As the “revolution” in triple-negative breast cancer now moves into estrogen receptor–positive breast cancer, it is likely that “history will repeat itself” with regard to the need for biomarkers, the determination of optimal duration, and the question of neoadjuvant vs adjuvant therapy. Lessons learned from triple-negative disease could guide treatment in the estrogen receptor–positive setting, Dr. Kok said.
DISCLOSURE: Dr. Kok reported financial relationships with Natera, Alderaan, AstraZeneca, Bristol Myers Squibb, Domain Therapeutics, MSD, Roche, and Gilead Sciences.
REFERENCES
1. Schmid P, Cortes J, Dent R, et al: Event-free survival with pembrolizumab in early triple-negative breast cancer.

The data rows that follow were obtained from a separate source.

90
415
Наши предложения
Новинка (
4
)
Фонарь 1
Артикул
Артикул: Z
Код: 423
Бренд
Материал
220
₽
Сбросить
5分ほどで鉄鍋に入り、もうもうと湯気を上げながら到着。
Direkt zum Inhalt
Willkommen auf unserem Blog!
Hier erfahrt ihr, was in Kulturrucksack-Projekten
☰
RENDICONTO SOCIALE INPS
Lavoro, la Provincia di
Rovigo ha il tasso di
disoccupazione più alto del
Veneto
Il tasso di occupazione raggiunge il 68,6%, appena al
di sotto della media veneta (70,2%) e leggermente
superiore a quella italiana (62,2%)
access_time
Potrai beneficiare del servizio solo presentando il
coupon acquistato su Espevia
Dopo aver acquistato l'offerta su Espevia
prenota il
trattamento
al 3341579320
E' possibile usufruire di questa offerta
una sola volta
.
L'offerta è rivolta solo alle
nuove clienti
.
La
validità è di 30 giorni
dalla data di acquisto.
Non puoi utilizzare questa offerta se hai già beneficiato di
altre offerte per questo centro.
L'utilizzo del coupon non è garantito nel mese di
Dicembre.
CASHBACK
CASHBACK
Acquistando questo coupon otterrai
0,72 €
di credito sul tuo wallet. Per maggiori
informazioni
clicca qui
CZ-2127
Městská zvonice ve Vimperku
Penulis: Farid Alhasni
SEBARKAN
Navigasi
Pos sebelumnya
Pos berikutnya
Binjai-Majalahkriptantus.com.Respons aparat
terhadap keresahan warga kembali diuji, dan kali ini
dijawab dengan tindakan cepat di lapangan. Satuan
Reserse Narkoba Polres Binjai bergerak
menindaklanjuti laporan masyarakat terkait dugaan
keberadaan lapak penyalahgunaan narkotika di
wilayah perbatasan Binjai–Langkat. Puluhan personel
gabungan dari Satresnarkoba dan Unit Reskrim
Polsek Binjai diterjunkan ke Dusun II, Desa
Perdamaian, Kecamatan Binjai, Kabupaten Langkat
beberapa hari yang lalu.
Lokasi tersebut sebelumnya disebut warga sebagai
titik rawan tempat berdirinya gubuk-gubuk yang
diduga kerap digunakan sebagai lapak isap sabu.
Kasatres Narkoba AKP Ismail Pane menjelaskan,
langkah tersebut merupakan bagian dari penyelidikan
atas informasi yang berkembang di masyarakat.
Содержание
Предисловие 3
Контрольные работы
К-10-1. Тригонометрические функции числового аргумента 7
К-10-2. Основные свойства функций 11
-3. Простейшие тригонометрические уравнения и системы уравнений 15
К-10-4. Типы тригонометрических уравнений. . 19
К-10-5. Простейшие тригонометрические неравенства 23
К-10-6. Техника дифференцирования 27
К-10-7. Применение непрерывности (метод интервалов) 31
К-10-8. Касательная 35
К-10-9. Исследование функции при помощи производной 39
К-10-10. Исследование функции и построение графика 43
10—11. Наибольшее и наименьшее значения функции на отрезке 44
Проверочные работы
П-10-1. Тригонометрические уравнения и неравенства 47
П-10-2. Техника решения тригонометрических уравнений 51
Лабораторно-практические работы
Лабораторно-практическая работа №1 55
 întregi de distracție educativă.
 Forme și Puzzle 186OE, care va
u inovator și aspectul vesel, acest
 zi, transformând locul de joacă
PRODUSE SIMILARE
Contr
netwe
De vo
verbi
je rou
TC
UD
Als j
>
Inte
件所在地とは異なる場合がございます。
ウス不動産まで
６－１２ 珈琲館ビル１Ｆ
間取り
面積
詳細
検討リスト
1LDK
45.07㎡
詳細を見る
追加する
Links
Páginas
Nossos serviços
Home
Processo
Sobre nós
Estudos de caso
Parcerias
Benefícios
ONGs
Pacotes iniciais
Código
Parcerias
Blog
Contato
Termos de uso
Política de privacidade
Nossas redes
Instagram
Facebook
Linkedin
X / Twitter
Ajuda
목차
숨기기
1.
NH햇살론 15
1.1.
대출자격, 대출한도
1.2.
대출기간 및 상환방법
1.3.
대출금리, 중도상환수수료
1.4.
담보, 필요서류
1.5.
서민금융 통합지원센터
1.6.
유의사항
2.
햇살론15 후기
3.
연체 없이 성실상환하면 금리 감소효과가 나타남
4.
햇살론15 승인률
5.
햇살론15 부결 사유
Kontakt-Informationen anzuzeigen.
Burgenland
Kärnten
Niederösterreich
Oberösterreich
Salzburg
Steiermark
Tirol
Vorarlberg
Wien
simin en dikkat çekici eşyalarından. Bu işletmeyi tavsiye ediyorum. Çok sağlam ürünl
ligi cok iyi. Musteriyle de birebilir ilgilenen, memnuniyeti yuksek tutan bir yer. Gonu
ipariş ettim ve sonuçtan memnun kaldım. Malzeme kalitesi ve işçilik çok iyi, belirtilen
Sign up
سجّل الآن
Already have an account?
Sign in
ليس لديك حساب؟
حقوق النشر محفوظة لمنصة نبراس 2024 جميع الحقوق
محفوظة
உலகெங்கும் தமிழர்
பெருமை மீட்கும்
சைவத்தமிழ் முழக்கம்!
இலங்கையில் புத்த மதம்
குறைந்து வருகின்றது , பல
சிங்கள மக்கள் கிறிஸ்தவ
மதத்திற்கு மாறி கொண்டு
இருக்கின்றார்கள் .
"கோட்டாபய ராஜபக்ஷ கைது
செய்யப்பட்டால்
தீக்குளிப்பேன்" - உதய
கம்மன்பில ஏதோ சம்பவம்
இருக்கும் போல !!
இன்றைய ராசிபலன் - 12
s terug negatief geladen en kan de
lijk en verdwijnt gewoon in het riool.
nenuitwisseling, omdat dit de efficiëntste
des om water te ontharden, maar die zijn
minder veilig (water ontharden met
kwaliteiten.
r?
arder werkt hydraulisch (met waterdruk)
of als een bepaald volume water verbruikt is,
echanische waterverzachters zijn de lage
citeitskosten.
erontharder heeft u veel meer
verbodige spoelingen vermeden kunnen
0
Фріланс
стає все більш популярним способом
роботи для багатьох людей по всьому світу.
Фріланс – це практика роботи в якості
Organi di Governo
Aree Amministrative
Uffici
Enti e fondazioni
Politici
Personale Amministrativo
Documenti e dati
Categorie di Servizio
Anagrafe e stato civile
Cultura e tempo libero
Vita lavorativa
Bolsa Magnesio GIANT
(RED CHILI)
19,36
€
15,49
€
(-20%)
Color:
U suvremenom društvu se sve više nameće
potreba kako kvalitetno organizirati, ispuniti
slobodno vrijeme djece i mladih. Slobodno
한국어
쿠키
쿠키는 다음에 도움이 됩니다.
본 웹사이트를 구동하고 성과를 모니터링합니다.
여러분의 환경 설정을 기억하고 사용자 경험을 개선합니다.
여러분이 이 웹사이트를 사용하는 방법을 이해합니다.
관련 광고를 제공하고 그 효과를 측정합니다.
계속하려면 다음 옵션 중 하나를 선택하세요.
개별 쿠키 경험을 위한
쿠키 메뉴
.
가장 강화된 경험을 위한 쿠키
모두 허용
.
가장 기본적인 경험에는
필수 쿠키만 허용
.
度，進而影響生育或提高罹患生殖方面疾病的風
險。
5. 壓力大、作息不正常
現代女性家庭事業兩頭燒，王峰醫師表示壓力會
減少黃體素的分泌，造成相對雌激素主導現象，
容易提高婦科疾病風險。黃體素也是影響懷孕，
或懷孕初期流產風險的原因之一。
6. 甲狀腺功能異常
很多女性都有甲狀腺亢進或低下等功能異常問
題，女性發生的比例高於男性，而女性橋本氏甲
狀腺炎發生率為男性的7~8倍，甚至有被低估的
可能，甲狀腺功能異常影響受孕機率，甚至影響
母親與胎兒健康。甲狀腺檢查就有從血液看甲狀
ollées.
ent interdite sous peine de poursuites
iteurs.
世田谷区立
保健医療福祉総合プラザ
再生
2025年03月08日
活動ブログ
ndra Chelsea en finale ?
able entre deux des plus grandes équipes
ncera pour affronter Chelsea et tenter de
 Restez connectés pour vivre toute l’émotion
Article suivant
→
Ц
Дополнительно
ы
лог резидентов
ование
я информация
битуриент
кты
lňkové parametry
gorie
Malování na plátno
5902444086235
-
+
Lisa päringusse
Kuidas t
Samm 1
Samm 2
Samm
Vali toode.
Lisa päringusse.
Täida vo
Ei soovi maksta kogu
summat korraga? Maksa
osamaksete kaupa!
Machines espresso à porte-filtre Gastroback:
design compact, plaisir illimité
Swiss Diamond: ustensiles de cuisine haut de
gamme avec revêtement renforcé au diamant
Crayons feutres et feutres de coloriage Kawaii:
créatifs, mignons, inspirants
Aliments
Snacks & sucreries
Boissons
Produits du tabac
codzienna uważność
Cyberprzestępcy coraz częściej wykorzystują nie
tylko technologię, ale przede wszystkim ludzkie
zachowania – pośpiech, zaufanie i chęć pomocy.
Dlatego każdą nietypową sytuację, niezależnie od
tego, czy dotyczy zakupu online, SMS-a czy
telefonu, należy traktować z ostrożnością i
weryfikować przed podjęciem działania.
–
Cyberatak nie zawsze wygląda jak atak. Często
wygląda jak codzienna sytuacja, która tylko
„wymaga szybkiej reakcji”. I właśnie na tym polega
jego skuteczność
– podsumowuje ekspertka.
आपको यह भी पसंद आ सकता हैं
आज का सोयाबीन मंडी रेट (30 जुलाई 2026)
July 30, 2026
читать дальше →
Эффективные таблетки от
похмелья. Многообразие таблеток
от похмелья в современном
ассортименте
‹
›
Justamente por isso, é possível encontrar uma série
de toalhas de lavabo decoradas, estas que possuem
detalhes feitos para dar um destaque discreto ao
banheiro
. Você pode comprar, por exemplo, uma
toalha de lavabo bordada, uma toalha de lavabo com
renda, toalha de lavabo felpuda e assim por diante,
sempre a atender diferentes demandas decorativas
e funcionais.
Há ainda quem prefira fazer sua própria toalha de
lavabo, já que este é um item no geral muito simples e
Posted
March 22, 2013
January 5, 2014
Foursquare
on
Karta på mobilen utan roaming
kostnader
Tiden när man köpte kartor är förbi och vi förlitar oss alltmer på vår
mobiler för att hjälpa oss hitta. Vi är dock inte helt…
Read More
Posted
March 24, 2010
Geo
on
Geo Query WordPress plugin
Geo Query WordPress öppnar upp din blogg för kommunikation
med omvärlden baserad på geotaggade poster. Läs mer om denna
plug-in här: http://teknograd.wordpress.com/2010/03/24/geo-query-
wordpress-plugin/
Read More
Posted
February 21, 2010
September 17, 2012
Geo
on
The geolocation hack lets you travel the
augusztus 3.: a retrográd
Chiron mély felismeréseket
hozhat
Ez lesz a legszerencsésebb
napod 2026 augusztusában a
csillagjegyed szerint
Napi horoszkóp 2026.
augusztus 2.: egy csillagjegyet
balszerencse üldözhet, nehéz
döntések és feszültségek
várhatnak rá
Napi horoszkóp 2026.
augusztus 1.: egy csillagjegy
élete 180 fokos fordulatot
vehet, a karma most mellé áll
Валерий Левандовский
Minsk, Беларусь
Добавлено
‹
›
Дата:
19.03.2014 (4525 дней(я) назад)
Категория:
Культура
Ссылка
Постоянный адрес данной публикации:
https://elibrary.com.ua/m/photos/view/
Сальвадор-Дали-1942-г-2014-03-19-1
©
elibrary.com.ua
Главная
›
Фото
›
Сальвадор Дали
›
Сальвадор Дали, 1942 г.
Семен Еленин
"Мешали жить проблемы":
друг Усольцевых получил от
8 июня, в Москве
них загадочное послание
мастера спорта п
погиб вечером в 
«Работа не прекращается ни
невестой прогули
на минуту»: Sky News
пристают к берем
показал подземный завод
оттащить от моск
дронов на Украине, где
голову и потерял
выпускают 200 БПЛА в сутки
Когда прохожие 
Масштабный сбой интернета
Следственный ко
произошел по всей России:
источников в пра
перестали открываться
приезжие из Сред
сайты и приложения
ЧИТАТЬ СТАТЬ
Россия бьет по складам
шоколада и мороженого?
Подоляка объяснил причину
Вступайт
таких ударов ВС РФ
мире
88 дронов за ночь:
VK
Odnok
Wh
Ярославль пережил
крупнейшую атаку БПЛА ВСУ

N Engl J Med 386:556-567, 2022.
2. Loi S, Curigliano G, Salgado R, et al: Biomarker results in high-risk estrogen receptor‑positive, human epidermal growth factor receptor 2‑negative primary breast cancer following neoadjuvant chemotherapy ± nivolumab: An exploratory analysis of CheckMate 7FL. 2023 San Antonio Breast Cancer Symposium. Abstract GS01-01. Presented December 6, 2023.